During the formation of a memory or induction of an L-LTP, a group of proteins (plasticity-related proteins or PRPs) are synthesized. These proteins, it has been proposed, are essential for stabilization of memories and L-LTP. According to the current dogma, the PRPs share two features: 1) They are synthesized during memory formation/LTP induction; 2) They are transported to the synapses within 30-60 minutes after their synthesis. Consequently, to identify these proteins we need an approach with high temporal and spatial resolution. The aim of this project is to develop the tools that provide such resolutions. This project is funded and directed by the Center for Proteins in Memory (PROMEMO).

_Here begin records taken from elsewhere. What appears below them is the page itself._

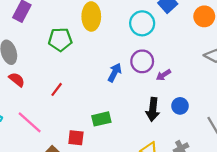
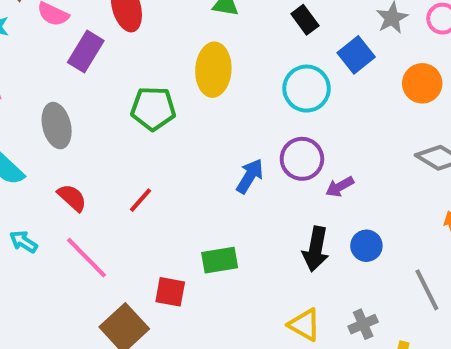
red semicircle: (17, 80) -> (72, 198), moved

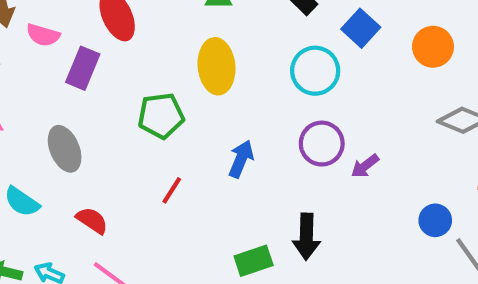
blue arrow: (250, 176) -> (241, 159), moved
red line: (140, 200) -> (172, 190), moved
blue circle: (366, 246) -> (435, 220), moved
black arrow: (316, 249) -> (306, 237), moved

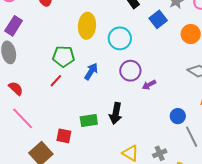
purple rectangle: (83, 68) -> (14, 26), moved
cyan circle: (315, 71) -> (120, 38), moved
green pentagon: (161, 116) -> (64, 56), moved

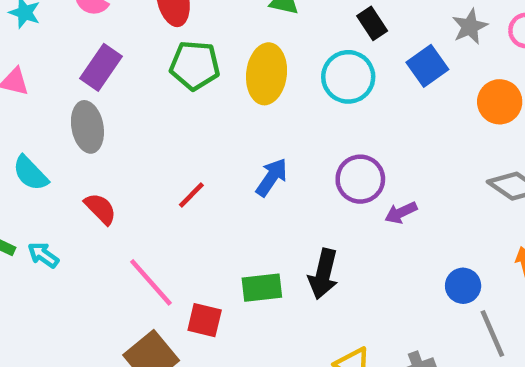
cyan circle: (120, 38) -> (348, 77), moved
green pentagon: (64, 56) -> (195, 65), moved
pink line: (23, 118) -> (151, 282), moved

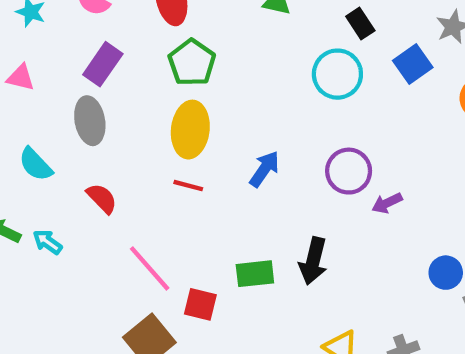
green pentagon: (195, 65) -> (192, 63), turned 30
yellow ellipse: (267, 74) -> (190, 130), moved
red line: (191, 195) -> (188, 186), turned 60

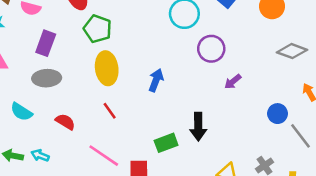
gray ellipse: (90, 121) -> (47, 78), turned -68
purple circle: (349, 171) -> (211, 49), moved
red line: (188, 186) -> (110, 111), moved, turned 54

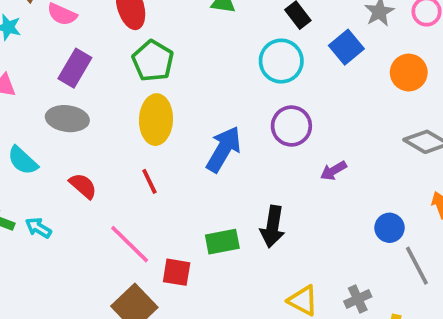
purple circle: (211, 49) -> (291, 126), moved
blue arrow: (156, 80) -> (224, 149), size x1.4

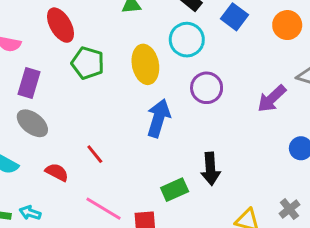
gray ellipse: (67, 119) -> (32, 123), turned 44
yellow ellipse: (156, 120) -> (145, 64), moved
purple arrow: (333, 171) -> (272, 99), moved, size x1.5
red line: (149, 181) -> (95, 154), moved

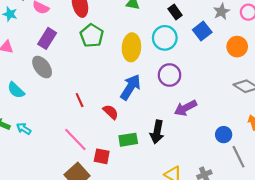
purple arrow: (272, 99) -> (185, 108), moved
red semicircle: (57, 172) -> (111, 112), moved

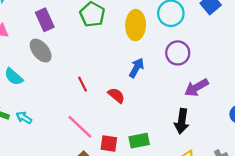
purple rectangle: (47, 38) -> (45, 20), turned -54
blue arrow: (131, 87) -> (136, 68), size x0.7
black arrow: (157, 132) -> (182, 121), moved
green rectangle: (128, 140) -> (139, 141), moved

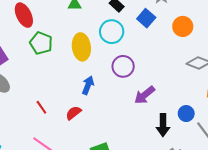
red semicircle: (116, 95) -> (73, 113), turned -70
black arrow: (182, 121) -> (163, 125), moved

It is shown that long-term potentiation (LTP) is the cellular basis of memory formation. However, since all but small fraction of memories are forgotten, LTP has been further divided into early LTP (e-LTP), the mechanism by which short-term memories are formed, and a more stable late LTP (L-LTP), by which long-term memories are formed. Remarkably, it has been shown that an e-LTP can be stabilized if it is preceded or followed by heterosynaptic L-LTP.

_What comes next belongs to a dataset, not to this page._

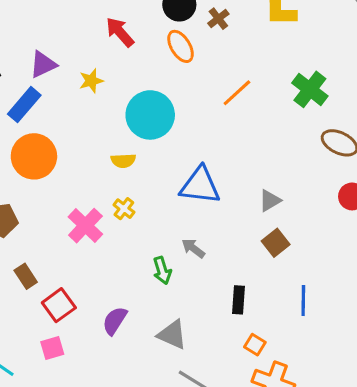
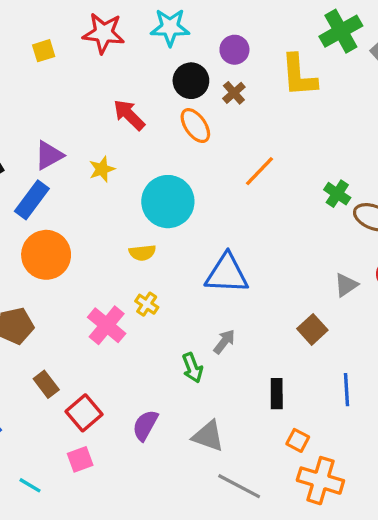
green cross: (310, 89) -> (337, 194), moved, size x0.7
gray triangle: (270, 201) -> (346, 285), moved
gray arrow: (193, 248) -> (224, 342), turned 95

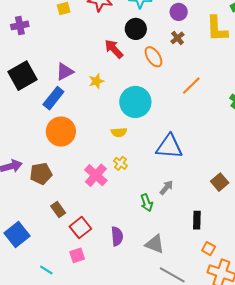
black circle: (191, 81) -> (136, 29), moved
purple semicircle: (145, 425) -> (117, 236), turned 144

According to Synaptic Tagging and Capture (STC) hypothesis, e-LTP is stabilized by capturing proteins that are made by L-LTP induction (please see section II for our approach to characterize these proteins). The model proposes that this mechanism underlies the formation of late associative memory, where the stability of a memory is not only defined by the stimuli that induce the change but also by events happening before and after these stimuli. As such, the model explicitly predicts that a short-term memory can be stabilized by inducing heterosynaptic L-LTP.
In this project, we put this hypothesis into test. Specifically, we will test two explicit predictions of STC model: 1) A naturally formed short-term memory can be stabilized by induction of heterosynaptic L-LTP. 2) This stabilization is caused by the protein synthesis feature of L-LTP.

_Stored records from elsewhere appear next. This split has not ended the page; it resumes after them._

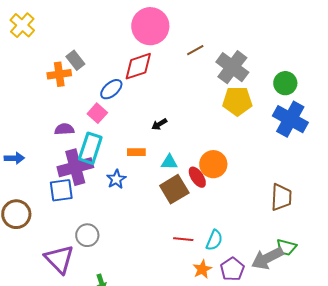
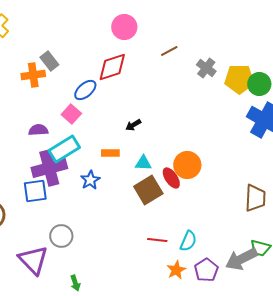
pink circle: (150, 26) -> (124, 27), size x0.7
gray cross: (232, 67) -> (206, 68), size x0.6
yellow pentagon: (237, 101) -> (239, 79), moved
cyan rectangle: (90, 148) -> (64, 149), turned 40

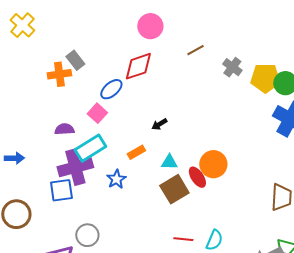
orange rectangle: (110, 153) -> (136, 152), turned -30

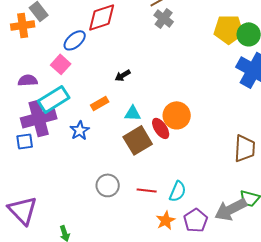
gray cross: (232, 67) -> (164, 18), moved
blue square: (61, 190) -> (25, 141), size x0.7
gray circle: (87, 235) -> (108, 185), moved

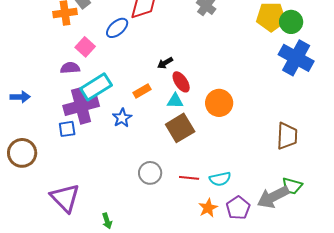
pink square: (61, 64) -> (85, 47), moved
red ellipse: (161, 128) -> (181, 82), moved
cyan semicircle: (178, 191) -> (220, 179), turned 55

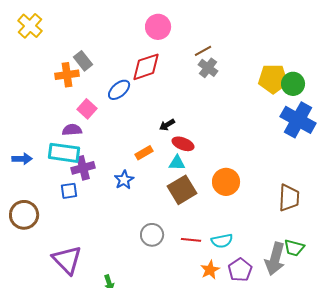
red ellipse: (181, 82) -> (183, 144), turned -35
cyan rectangle: (96, 87) -> (64, 153), moved, turned 40
orange circle: (219, 103) -> (226, 182), moved
purple cross: (81, 106) -> (83, 168), size x0.7
gray arrow: (273, 197) -> (275, 259), turned -48

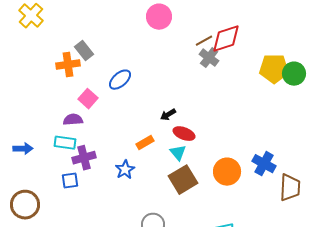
red diamond: (146, 67) -> (226, 39), moved
blue cross: (298, 120) -> (264, 164), moved, size x0.7
cyan rectangle: (64, 153) -> (65, 143), size x0.7
cyan triangle: (177, 163) -> (178, 153), turned 48

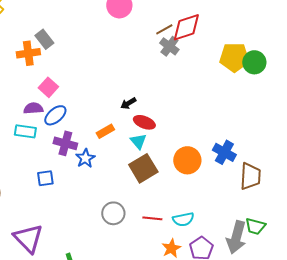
blue ellipse: (120, 80) -> (55, 115), moved
purple cross: (84, 158) -> (65, 143), moved, turned 30
blue square: (70, 181) -> (45, 178), moved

Synaptic plasticity remains an almost indisputable candidate model for learning and memory formation. Although the majority of studies devoted to the mechanisms underlying synaptic plasticity rely on in vitro recordings, many behavioral phenomena are inconsistent with the findings obtained with such approach. Therefore, the goal of our research is to understand the rules that govern synaptic plasticity in vivo by performing recordings simultaneously to associative learning. Our projects emphasize types of associative learning and forgetting confined to synaptic and circuit levels of analysis that cannot be reconciled with the models advanced by in vitro recordings studies. The behavioral models we use consist of instances of associative learning and forgetting that can be monitored and manipulated at the cellular and synaptic scales. Importantly, we do not confine ourselves to a particular set of invasive techniques, with our projects involving not only electrophysiology and imaging, both in vivo and in vitro, but also optogenetics and brain-circuit mapping. Finally, we are also interested in investigating the neural circuits underlying innate fear behavior with the aim of clarifying how the neuronal populations involved in this behaviour differ from those involved in learned fear.